When I shift back to human, I'm standing over their bodies, my entire body shaking with residual fury and blood—most of it mine.

Rafe's panther form and Kian's tiger have the others pinned, massive paws on their backs, jaws close enough to their throats that the mercenaries don't dare move.

My hands still want to be claws, still want to tear and rend until nothing that threatened Eliza draws breath.

"Declan." Eliza's voice cuts through the red haze. "I'm okay. Look at me."

I go to her, crossing the destroyed inn in three strides.

My hands hover over her injured arm, afraid to touch, afraid I'll hurt her worse.

The bullet grazed her, leaving a furrow through skin and muscle that bleeds freely but not arterially.

Painful, but not life-threatening. Still, the knowledge that she was hurt while under my protection makes rage claw at my throat.

"Look at me," she repeats, placing her good hand on my chest. Through the bond, I feel her fear fading, replaced by concern for me. "Declan, I'm fine. You got here in time. We're both fine."

"You're bleeding."

"So are you."

I look down. She's right—there are gashes across my ribs where a knife found purchase during my blackout rage, claw marks on my shoulder from where one of the mercenaries fought back with enhanced strength. I didn't even feel them.

"Let me see that arm." Moira Flynn steps around Grayson's bulk, moving with the calm of someone who's seen violence before. In her hands, she carries a bowl of water that gleams strangely in the light, and the air around her tastes of salt and power.

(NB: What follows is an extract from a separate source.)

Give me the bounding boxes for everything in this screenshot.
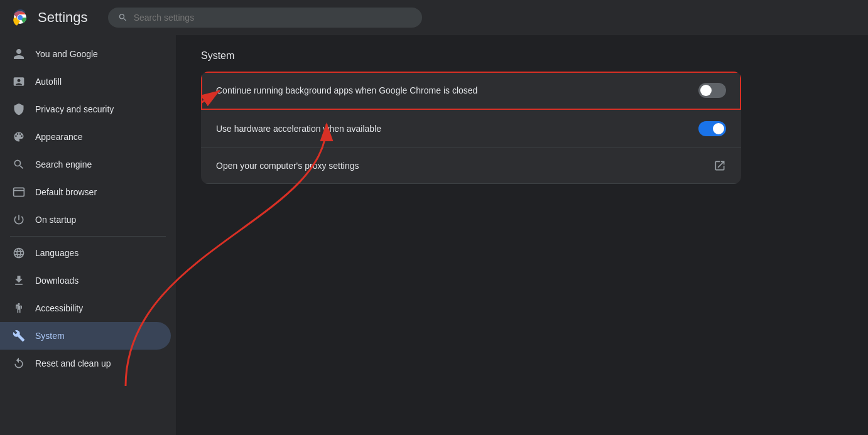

I growl without meaning to, my instinct to keep everyone away from my injured mate.

"Down, boy." Moira's voice is dry, unimpressed by alpha posturing. "I've been tending bar and patching up idiots for a decade. Let me work."

Something in her tone penetrates the haze. I step back, though every fiber fights me.

Moira sets the bowl on a table that's miraculously still upright and dips her fingers in the water.

When she lifts them, salt crystals cling to her skin, glowing with soft white light.

She places her hand over Eliza's wound, and the scent of ocean magic fills the room—ancient, powerful, and utterly unexpected.

The bleeding stops immediately. The torn flesh begins to knit, closing enough that infection and further damage are no longer concerns. Eliza gasps in surprise.

"You're a sea witch." Finn's voice carries wonder and respect. "A true one. I thought they were gone."

"Not gone." Moira's fingers continue to work, the salt-water leaving glowing trails across Eliza's skin. "Just hidden. Someone had to watch over this place. Keep the old ways alive. The MacRaes aren't the only ones with responsibilities to Stormhaven."

She finishes with Eliza's arm and turns to survey the room. The civilians are still conscious, still staring at us with wide eyes that have seen far more than they should. Old Tom's mouth hangs open. Sarah Thompson has her phone out, though her hands shake.

"This is a problem," Jax says quietly. He's shifted back to human, standing guard over the subdued mercenaries. "They saw everything."